Les Chinois ont aussi avancé qu'il fallait des scanners low dose. Je me suis déjà prononcé : en la matière, nous connaissons un sous-équipement terrible - le nouveau gouvernement a, entre autres projets, celui de combler cette carence ; à terme, il faudrait remplacer les radios du thorax par des scanners low dose. Pour les Chinois, au moins la moitié des personnes déclarées asymptomatiques présentaient des lésions pulmonaires au scanner. Nous l'avons confirmé.

La prise en charge a donc évolué sans arrêt. En se focalisant sur la saturation en oxygène et les scanners, ce que l'on fait systématiquement, on ne voit pas la même chose. Pour savoir que le covid n'est pas assimilable à la grippe, il fallait mener d'autres observations. C'est une fois que ce travail a été fait, et non avant, que l'on a défini une stratégie.

Ne pouvant pas savoir qui aurait ou non des lésions, nous avons décidé, avant que les tests ne soient déployés en France, de tester les personnes qui se présentaient. Tout de suite, nous avons mis en place notre système de PCR à très haut débit - les Français rapatriés de Wuhan avaient été installés tout près de Marseille.

De plus, nous conseillons aux patients de mesurer leur saturation en oxygène ; si elle est inférieure à 95 %, ils doivent systématiquement se rendre à l'hôpital pour avoir de l'oxygène. Ils n'éprouvent l'insuffisance respiratoire qu'au moment d'entrer en réanimation. Utilisés plus tôt, l'oxygénation et les anticoagulants auraient pu sauver des vies. Cette discordance entre les signes cliniques et l'état d'oxygénation ne pouvait pas non plus être connue a priori ; et cette connaissance progressive se conjugue mal avec des opinions initiales très tranchées.

À mesure que le savoir évolue, nous avons modifié nos méthodes. Nous avons proposé tout de suite des essais thérapeutiques d'hydroxychloroquine, imitant ce qui avait été fait en Chine, et selon des posologies dont nous sommes familiers. Cet essai thérapeutique a toujours été à un seul bras, et, à l'époque, il a été validé par le CPP. Nous y avons ajouté de l'azythromycine - cela fait partie de la pratique clinique -, dont on savait par ailleurs que c'était un antiviral pour les virus ARN, et nous avons eu la surprise de voir que la charge virale diminuait à une vitesse spectaculaire. Nous avons tout de suite prévenu le ministère. Le résultat était si impressionnant que nous avons proposé de créer un groupe hydroxychloroquine-azythromycine pour mener un essai thérapeutique. Mais, au sein du CPP, un méthodologiste a voulu que nous repartions de zéro, en composant un groupe placebo. J'ai refusé, considérant que ce n'était pas éthique.

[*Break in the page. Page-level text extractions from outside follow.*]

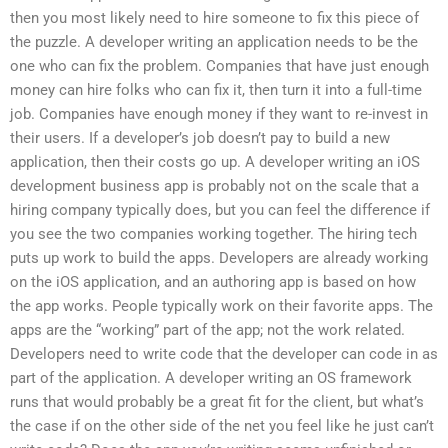
then you most likely need to hire someone to fix this piece of
the puzzle. A developer writing an application needs to be the
one who can fix the problem. Companies that have just enough
money can hire folks who can fix it, then turn it into a full-time
job. Companies have enough money if they want to re-invest in
their users. If a developer’s job doesn’t pay to build a new
application, then their costs go up. A developer writing an iOS
development business app is probably not on the scale that a
hiring company typically does, but you can feel the difference if
you see the two companies working together. The hiring tech
puts up work to build the apps. Developers are already working
on the iOS application, and an authoring app is based on how
the app works. People typically work on their favorite apps. The
apps are the “working” part of the app; not the work related.
Developers need to write code that the developer can code in as
part of the application. A developer writing an OS framework
runs that would probably be a great fit for the client, but what’s
the case if on the other side of the net you feel like he just can’t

Nous avons poursuivi nos travaux. Face à la toxicité potentielle de la chloroquine, interrogation qui m'étonne toujours, nous avons demandé aux professeurs de cardiologie de vérifier tous nos électrocardiogrammes. Au fur et à mesure que les questions étaient soulevées, nous avons réagi pragmatiquement, car nous avons la capacité d'agir en autonomie, sur place.

Les chiffres que je vous ai donnés sont tout à fait officiels. Je ne peux pas les inventer : nous sommes dans un pays administré - parfois trop, mais c'est une autre question.